Missler describes his trip from Florida to Belize aboard Dutch Lion
This is the story of a C34 move from the Puget Sound to the western Caribbean.
Several years ago my wife and I decided that the winters here in the Northwest
were too wet and cold for our aging bones. Having cruised the
Eastern and Southern Caribbean, which we liked very much, we decided that the
Eastern Caribbean has too many Hurricanes for us to leave our boat and
belongings during the Summertime. It is too far away to checkup after a
hurricane or severe storm. The Southern part, Venezuela, the A,B,C Islands
were not attractive enough and too far away. So we started looking into the
The Mexican Quintano Roo, Cancun, etc., is too commercialized and besides it
is hard to own property there. To make a long story short we decided after
looking into Central America to settle in Belize. Why Belize? Beach property
was inexpensive at the time and you can outright own it. Property taxes were
very low to unheard off. Getting to Belize was easy, you can fly and drive to
that country. Government is stable, with an English style constitution, and
the Belize Dollar is pegged 2 to 1 to the American Dollar.
Eight years ago we first visited Belize and six years ago we bought 200 feet
of beachfront property on Ambergris Caye two miles south of San Pedro.
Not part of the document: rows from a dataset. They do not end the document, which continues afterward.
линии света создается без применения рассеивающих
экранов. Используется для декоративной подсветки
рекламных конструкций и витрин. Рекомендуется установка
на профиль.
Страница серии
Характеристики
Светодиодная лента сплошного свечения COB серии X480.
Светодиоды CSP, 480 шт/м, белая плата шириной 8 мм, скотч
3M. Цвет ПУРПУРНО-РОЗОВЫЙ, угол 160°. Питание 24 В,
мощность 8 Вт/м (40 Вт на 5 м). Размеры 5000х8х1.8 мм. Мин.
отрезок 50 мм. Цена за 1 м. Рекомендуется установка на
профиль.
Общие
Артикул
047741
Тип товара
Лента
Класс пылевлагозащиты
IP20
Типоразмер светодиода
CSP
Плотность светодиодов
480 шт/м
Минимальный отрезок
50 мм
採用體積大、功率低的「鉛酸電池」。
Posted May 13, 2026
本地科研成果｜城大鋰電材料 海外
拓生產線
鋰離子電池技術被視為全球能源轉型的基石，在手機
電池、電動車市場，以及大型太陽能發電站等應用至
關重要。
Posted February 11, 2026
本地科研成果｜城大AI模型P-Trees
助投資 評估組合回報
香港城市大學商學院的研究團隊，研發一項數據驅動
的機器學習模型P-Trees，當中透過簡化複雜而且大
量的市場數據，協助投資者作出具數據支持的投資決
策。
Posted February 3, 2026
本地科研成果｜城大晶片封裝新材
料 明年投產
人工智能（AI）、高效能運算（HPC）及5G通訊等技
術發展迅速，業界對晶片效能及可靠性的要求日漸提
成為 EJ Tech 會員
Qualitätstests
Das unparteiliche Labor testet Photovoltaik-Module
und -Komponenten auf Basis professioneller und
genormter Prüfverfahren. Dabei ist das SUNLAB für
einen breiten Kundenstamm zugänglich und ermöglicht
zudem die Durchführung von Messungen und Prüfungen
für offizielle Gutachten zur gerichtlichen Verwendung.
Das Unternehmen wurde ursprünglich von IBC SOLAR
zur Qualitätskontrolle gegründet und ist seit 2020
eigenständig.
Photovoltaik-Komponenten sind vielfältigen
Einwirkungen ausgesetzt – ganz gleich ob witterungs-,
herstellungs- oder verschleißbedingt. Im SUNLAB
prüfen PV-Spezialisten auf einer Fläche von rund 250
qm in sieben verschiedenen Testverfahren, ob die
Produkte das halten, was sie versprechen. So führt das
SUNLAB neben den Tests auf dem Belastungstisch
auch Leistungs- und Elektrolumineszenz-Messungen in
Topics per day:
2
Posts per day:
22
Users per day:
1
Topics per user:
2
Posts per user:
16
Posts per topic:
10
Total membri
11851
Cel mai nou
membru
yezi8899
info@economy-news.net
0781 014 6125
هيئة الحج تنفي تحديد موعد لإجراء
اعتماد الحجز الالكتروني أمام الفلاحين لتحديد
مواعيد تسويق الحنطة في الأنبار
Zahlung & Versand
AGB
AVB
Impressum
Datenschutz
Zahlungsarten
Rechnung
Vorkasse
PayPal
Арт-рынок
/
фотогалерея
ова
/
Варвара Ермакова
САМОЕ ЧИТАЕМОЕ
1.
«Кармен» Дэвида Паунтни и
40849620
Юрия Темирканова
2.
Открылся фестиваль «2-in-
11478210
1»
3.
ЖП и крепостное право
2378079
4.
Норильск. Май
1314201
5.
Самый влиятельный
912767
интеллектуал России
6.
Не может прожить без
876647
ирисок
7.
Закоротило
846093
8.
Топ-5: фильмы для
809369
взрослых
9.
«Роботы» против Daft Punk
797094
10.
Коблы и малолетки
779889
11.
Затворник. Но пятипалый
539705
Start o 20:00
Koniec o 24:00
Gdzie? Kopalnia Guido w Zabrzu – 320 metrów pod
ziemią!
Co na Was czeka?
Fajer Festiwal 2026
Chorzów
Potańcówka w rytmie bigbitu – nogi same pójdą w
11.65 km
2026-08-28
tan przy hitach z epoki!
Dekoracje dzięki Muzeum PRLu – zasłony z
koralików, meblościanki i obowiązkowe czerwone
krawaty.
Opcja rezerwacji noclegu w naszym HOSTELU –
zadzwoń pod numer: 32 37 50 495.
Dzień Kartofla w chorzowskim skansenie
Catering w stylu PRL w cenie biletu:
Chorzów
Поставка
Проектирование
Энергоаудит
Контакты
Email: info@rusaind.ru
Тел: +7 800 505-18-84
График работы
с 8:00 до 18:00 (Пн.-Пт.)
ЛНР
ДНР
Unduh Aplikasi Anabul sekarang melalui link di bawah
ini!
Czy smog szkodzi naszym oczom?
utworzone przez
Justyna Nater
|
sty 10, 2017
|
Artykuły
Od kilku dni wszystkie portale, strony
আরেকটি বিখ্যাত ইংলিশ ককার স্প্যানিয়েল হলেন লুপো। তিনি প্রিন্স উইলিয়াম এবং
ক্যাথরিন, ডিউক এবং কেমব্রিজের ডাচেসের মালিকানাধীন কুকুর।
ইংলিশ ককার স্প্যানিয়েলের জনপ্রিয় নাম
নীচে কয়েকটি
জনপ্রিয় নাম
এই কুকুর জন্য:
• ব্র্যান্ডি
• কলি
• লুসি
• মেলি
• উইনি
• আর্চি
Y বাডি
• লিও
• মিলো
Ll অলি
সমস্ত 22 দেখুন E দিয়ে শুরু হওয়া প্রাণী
My neighbor, in Belize, originally from Texas , bought 100 feet and started
building his house four years ago and also constructed a pier 300 feet long
from shore to get to deep enough water to dock his sailboat there. I invested
into his pier at that time and own a part of that pier.
Last year we decided to make the move.
On October the second 1999, I moved Dutch Lion from Bellingham to Everett. We
hauled her out of the Puget Sound, removed the sails, then the boom and after
that the mast. We removed the standing rigging and coiled them up. We removed
the dodger and folded it up. Painted the bottom with Copolymer, ablative
antifouling paint after installing my new P.C. view thru hull transducer,
touched up the mast and boom where paint had rubbed off, cleaned all the
painted areas with rubbing compound and waxed and rubbed it twice with boat
wax with Teflon.
We took off the steering wheel. Put it, the boom and all the parts that I
thought we were going to need, the dodger and the standing rigging on the
floor in the boat. Closed the companion way hatches, put on a combination
lock and taped the hole shut where the mast goes thru the deck and taped all
While the mast was down we inspected, tested and greased all the lights,
installed the bracket for the new wind indicator and ran the wire thru the
mast. We also cleaned and waxed the mast and boom while they were down. After
that we wrapped the mast and running rigging with carpet and covered it with
shrink wrap. Now the boat and the mast were ready for shipment.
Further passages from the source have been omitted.